Required action -> What lines of the data below hold the string "հոսք"? Copy each one out.

*** Opening Provided records ***

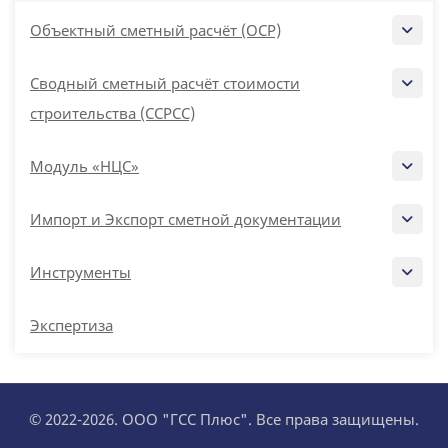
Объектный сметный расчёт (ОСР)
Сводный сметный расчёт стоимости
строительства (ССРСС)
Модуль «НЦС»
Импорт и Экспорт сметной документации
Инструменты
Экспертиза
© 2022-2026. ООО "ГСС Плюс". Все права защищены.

*** Closing Provided records ***
*** Opening Provided records ***

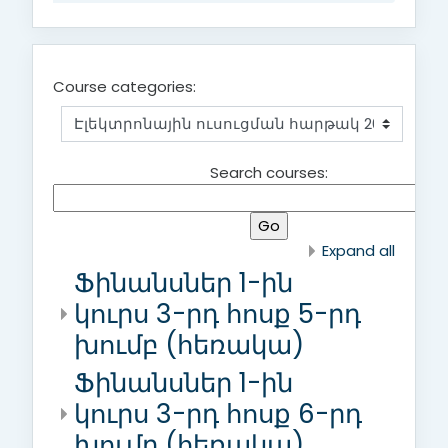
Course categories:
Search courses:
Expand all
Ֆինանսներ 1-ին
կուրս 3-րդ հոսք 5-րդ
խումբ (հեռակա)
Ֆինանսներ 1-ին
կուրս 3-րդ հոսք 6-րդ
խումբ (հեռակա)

*** Closing Provided records ***

Result of the exercise ->
կուրս 3-րդ հոսք 5-րդ
կուրս 3-րդ հոսք 6-րդ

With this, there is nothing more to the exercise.